3/16/2016

Review: 'Eye In The Sky' Starring Helen Mirren, Alan Rickman, Aaron Paul, And Barkhad Abdi


In case you didn't know, warfare is no longer about ace fighter pilots or troops crawling through muddy battlefields. In today's military, combat operations are conducted from trailers in the Nevada desert, the deathblow dealt by an officer's push of a button or swivel of a joystick, but not until the command has come down from some faceless politician thousands of miles away. Accountability at either end of the kill order is about as close to zero as one can get. In case you didn't know any of that, Hollywood has been making sure to get that point across with multiple films on the proliferation of drone warfare. Gavin Hood's Eye in the Sky is just the latest film to send the familiar warnings, but it does something a little different by presenting the complicated web of maneuvers it takes before the final call is made to strike.

The result is a film that is timely, certainly relevant, but as a thriller it gets bogged down in minutiae that may be authentic but isn't always entertaining.  Screenwriter Guy Hibbert has delivered a concise yet meaty screenplay which effectively juggles multiple characters in multiple military and political scenarios. Helen Mirren plays Commander Katherine Powell, who rigidly leads a joint U.K./U.S. operation to capture radicalized British terrorist Aisha Al Hady (Lex King) who has joined up with Al Shabaab. Powell's mission includes drone surveillance piloted by Steve Watts (Aaron Paul) and his idealistic young partner, Carrie (Phoebe Fox), holed up in a bunker somewhere in Las Vegas. When the drone reveals that Hady is meeting up with high-level officers in the terrorist group, the decision to wipe them all out with an air strike is made. But first it must go through all of the necessary political channels, which is when Lieutenant General Frank Benson (the late Alan Rickman) comes in, haggling with different officials who are all trying to cover their own asses legally while watching everything unfold live.

If Hibbert and Hood's goal was to show the culture of bureaucratic stonewalling that comes with these life and death decisions, then they've more than succeeded. While the "kill" order has been given, there's collateral damage to consider and much of the film is spent watching analysts calculate the warhead's blast radius. Lawyers are called in to figure what the proper rules of engagement are, phone calls are made to U.S. heads of state who don't seem to much care; the whole thing is a trainwreck where split-second decisions of military importance go to die. But in the midst of all this hand-wringing events unfold on the ground where agents (Oscar-nominee Barkhad Abdi plays one) are putting their lives in danger to secure the proper intel. Abdi proves to be the film's heart and soul, whose sure-footed actions to save one potential victim's life injects a bit of sanity into the process.

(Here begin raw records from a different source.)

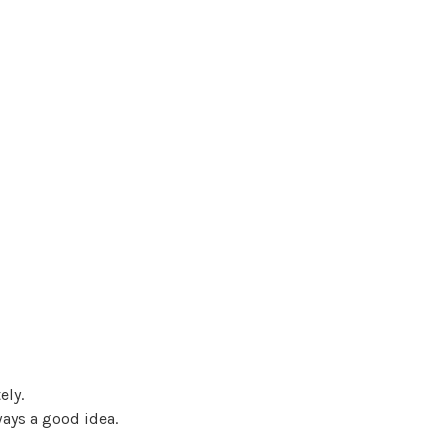
ely.
ways a good idea.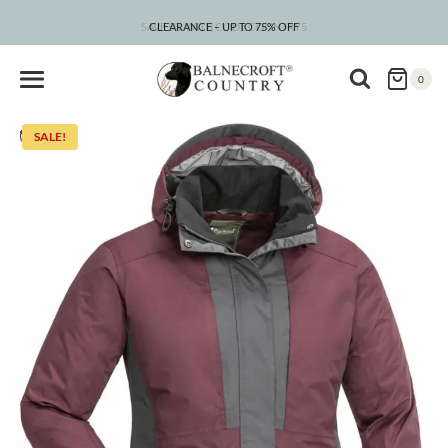
Skip
to
SAVE 5% WITH CODE COUNTRY5
CLEARANCE – UP TO 75% OFF
content
0
SALE!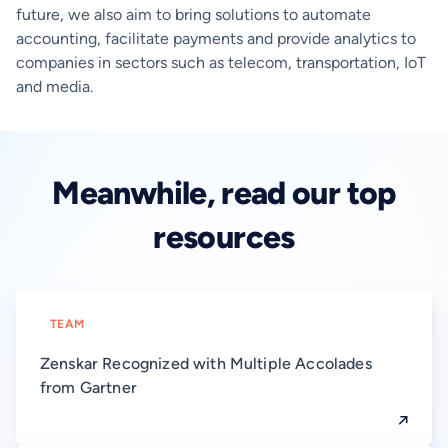
future, we also aim to bring solutions to automate
accounting, facilitate payments and provide analytics to
companies in sectors such as telecom, transportation, IoT
and media.
Meanwhile, read our top
resources
TEAM
Zenskar Recognized with Multiple Accolades
from Gartner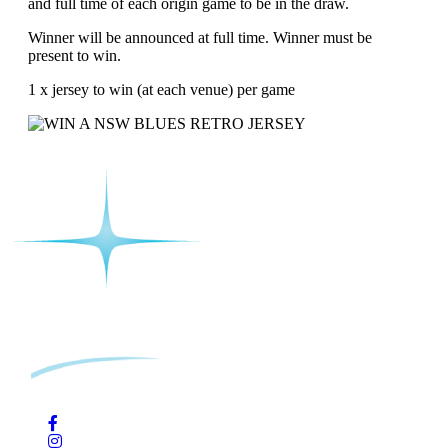
and full time of each origin game to be in the draw.
Winner will be announced at full time. Winner must be
present to win.
1 x jersey to win (at each venue) per game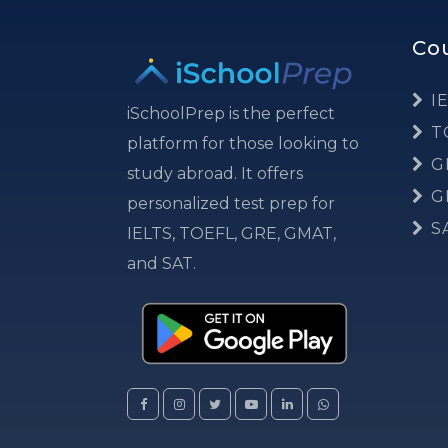
Co
IE
iSchoolPrep is the perfect
T
platform for those looking to
G
study abroad. It offers
G
personalized test prep for
S
IELTS, TOEFL, GRE, GMAT,
and SAT.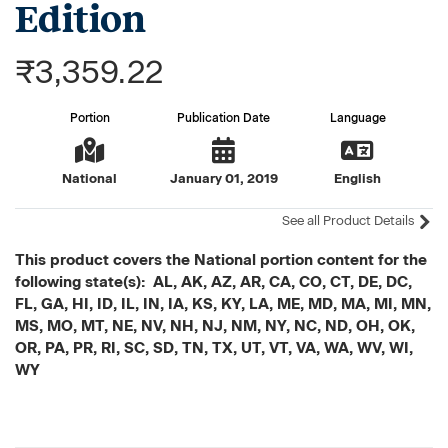
Edition
₹3,359.22
Portion
Publication Date
Language
National
January 01, 2019
English
See all Product Details
This product covers the National portion content for the
following state(s): AL, AK, AZ, AR, CA, CO, CT, DE, DC,
FL, GA, HI, ID, IL, IN, IA, KS, KY, LA, ME, MD, MA, MI, MN,
MS, MO, MT, NE, NV, NH, NJ, NM, NY, NC, ND, OH, OK,
OR, PA, PR, RI, SC, SD, TN, TX, UT, VT, VA, WA, WV, WI,
WY
Current
Stock: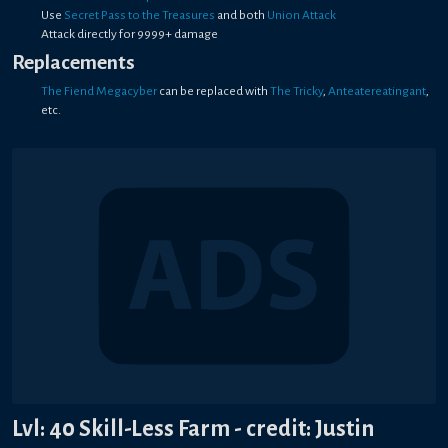
Use
Secret Pass to the Treasures
and both
Union Attack
Attack directly for 9999+ damage
Replacements
The Fiend Megacyber
can be replaced with
The Tricky
,
Anteatereatingant
,
etc.
Lvl: 40 Skill-Less Farm - credit: Justin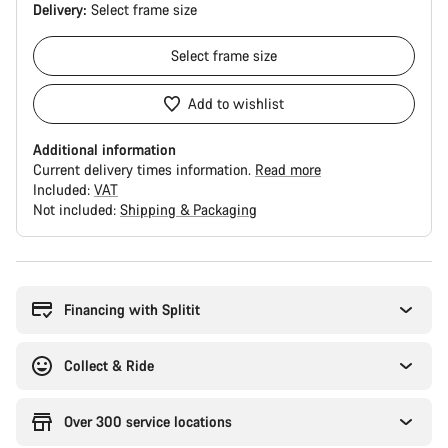
Delivery:
Select
frame size
Select
frame size
Add to wishlist
Additional information
Current delivery times information.
Read more
Included:
VAT
Not included:
Shipping & Packaging
Buying
reasons
Financing with Splitit
Collect & Ride
Over 300 service locations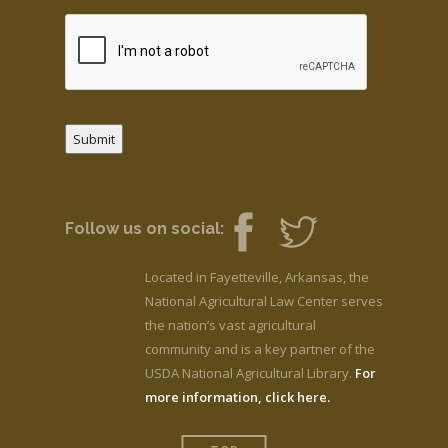
Submit
Follow us on social:
Located in Fayetteville, Arkansas, the
National Agricultural Law Center serves
the nation’s vast agricultural
community and is a key partner of the
USDA National Agricultural Library.
For
more information, click here.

To make its point the film does what most of these drone movies do, and that's posit a situation that is highly improbable if not downright impossible. And that opens up the door to a great deal of cornball philosophizing from those on every side of the issue, with all of them given ample time to make their points very clear. In that kind of environment, the analytical and the emotional are presented as being constantly at loggerheads, but that is pretty much the point of what Eye in the Sky is saying, and despite going a little overboard in saying it, the conversation the film should spark is well worth it.